TASK DATA Block Start

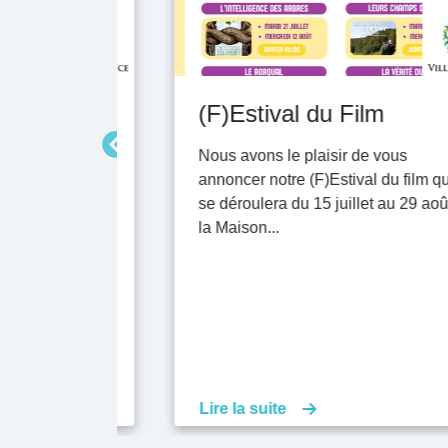
(F)Estival du Film
s aux
Nous avons le plaisir de vous
9 août 2026
annoncer notre (F)Estival du film qui
ment.
se déroulera du 15 juillet au 29 août à
la Maison...
Lire la suite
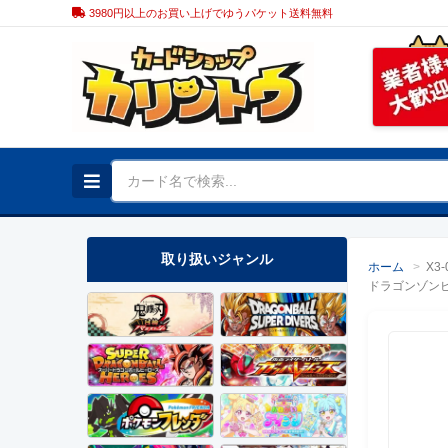
3980円以上のお買い上げでゆうパケット送料無料
取り扱いジャンル
ホーム
>
X3-
ドラゴンゾン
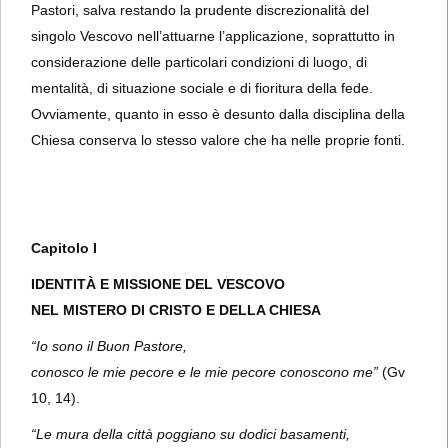
Pastori, salva restando la prudente discrezionalità del
singolo Vescovo nell’attuarne l’applicazione, soprattutto in
considerazione delle particolari condizioni di luogo, di
mentalità, di situazione sociale e di fioritura della fede.
Ovviamente, quanto in esso è desunto dalla disciplina della
Chiesa conserva lo stesso valore che ha nelle proprie fonti.
Capitolo I
IDENTITÀ E MISSIONE DEL VESCOVO
NEL MISTERO DI CRISTO E DELLA CHIESA
“Io sono il Buon Pastore,
conosco le mie pecore e le mie pecore conoscono me”
(Gv
10, 14).
“Le mura della città poggiano su dodici basamenti,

TASK DATA Block End

* [TASK PROMPT] From start to finish, output the listing exactly, but omit its pictures.

* [RESPONSE BOX]
(F)Estival du Film
s aux
Nous avons le plaisir de vous
9 août 2026
annoncer notre (F)Estival du film qui
ment.
se déroulera du 15 juillet au 29 août à
la Maison...
Lire la suite
3980円以上のお買い上げでゆうパケット送料無料
取り扱いジャンル
ホーム
>
X3-
ドラゴンゾン
Pastori, salva restando la prudente discrezionalità del
singolo Vescovo nell’attuarne l’applicazione, soprattutto in
considerazione delle particolari condizioni di luogo, di
mentalità, di situazione sociale e di fioritura della fede.
Ovviamente, quanto in esso è desunto dalla disciplina della
Chiesa conserva lo stesso valore che ha nelle proprie fonti.
Capitolo I
IDENTITÀ E MISSIONE DEL VESCOVO
NEL MISTERO DI CRISTO E DELLA CHIESA
“Io sono il Buon Pastore,
conosco le mie pecore e le mie pecore conoscono me”
(Gv
10, 14).
“Le mura della città poggiano su dodici basamenti,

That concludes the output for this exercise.